[Saved entries]
◇ ◇ ◇ ◇ ◇ ◇ ◇

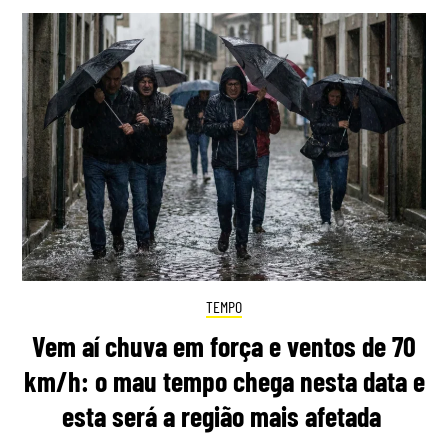
TEMPO
Vem aí chuva em força e ventos de 70
km/h: o mau tempo chega nesta data e
esta será a região mais afetada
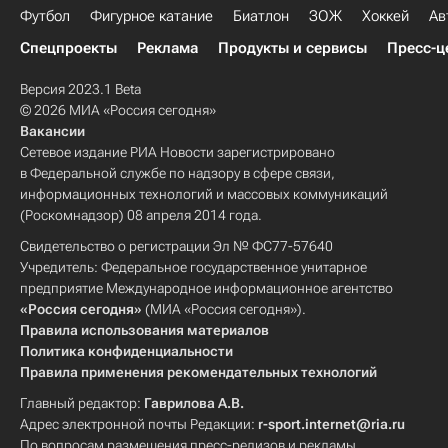
Футбол
Фигурное катание
Биатлон
ЗОЖ
Хоккей
Ав
Спецпроекты
Реклама
Продукты и сервисы
Пресс-ц
Версия 2023.1 Beta
© 2026 МИА «Россия сегодня»
Вакансии
Сетевое издание РИА Новости зарегистрировано
в Федеральной службе по надзору в сфере связи,
информационных технологий и массовых коммуникаций
(Роскомнадзор) 08 апреля 2014 года.
Свидетельство о регистрации Эл № ФС77-57640
Учредитель: Федеральное государственное унитарное
предприятие Международное информационное агентство
«Россия сегодня»
(МИА «Россия сегодня»).
Правила использования материалов
Политика конфиденциальности
Правила применения рекомендательных технологий
Главный редактор:
Гаврилова А.В.
Адрес электронной почты Редакции:
r-sport.internet@ria.ru
По вопросам размещения пресс-релизов и рекламы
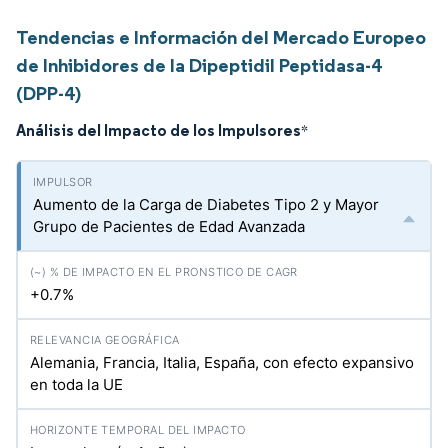
Tendencias e Información del Mercado Europeo
de Inhibidores de la Dipeptidil Peptidasa-4
(DPP-4)
Análisis del Impacto de los Impulsores
*
Aumento de la Carga de Diabetes Tipo 2 y Mayor
Grupo de Pacientes de Edad Avanzada
+0.7%
Alemania, Francia, Italia, España, con efecto expansivo
en toda la UE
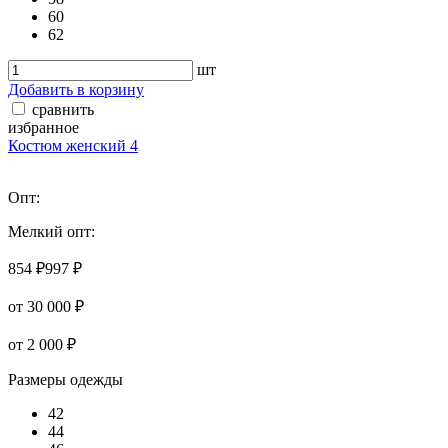
60
62
шт
Добавить в корзину
сравнить
избранное
Костюм женский 4
Опт:
Мелкий опт:
854 ₽
997 ₽
от 30 000 ₽
от 2 000 ₽
Размеры одежды
42
44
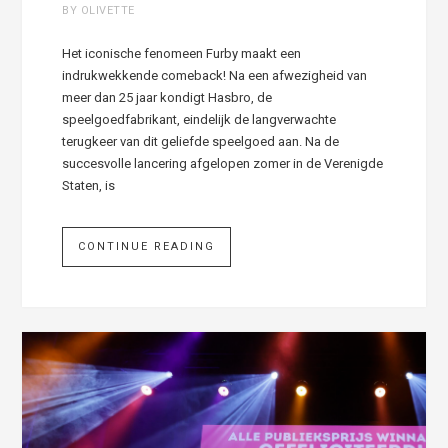
BY OLIVETTE
Het iconische fenomeen Furby maakt een
indrukwekkende comeback! Na een afwezigheid van
meer dan 25 jaar kondigt Hasbro, de
speelgoedfabrikant, eindelijk de langverwachte
terugkeer van dit geliefde speelgoed aan. Na de
succesvolle lancering afgelopen zomer in de Verenigde
Staten, is
CONTINUE READING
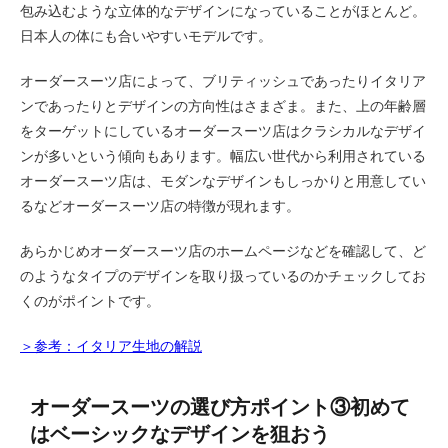
包み込むような立体的なデザインになっていることがほとんど。
日本人の体にも合いやすいモデルです。
オーダースーツ店によって、ブリティッシュであったりイタリア
ンであったりとデザインの方向性はさまざま。また、上の年齢層
をターゲットにしているオーダースーツ店はクラシカルなデザイ
ンが多いという傾向もあります。幅広い世代から利用されている
オーダースーツ店は、モダンなデザインもしっかりと用意してい
るなどオーダースーツ店の特徴が現れます。
あらかじめオーダースーツ店のホームページなどを確認して、ど
のようなタイプのデザインを取り扱っているのかチェックしてお
くのがポイントです。
＞参考：イタリア生地の解説
オーダースーツの選び方ポイント③初めて
はベーシックなデザインを狙おう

◇ ◇ ◇ ◇ ◇ ◇ ◇

▶ [AIM OF THE TASK]:
Reproduce, word for word, every line from the start of the records down to and including the line with "в Федеральной службе"; skip the pictures.

▶ [EXERCISE OUTPUT]:
TEMPO
Vem aí chuva em força e ventos de 70
km/h: o mau tempo chega nesta data e
esta será a região mais afetada
Футбол
Фигурное катание
Биатлон
ЗОЖ
Хоккей
Ав
Спецпроекты
Реклама
Продукты и сервисы
Пресс-ц
Версия 2023.1 Beta
© 2026 МИА «Россия сегодня»
Вакансии
Сетевое издание РИА Новости зарегистрировано
в Федеральной службе по надзору в сфере связи,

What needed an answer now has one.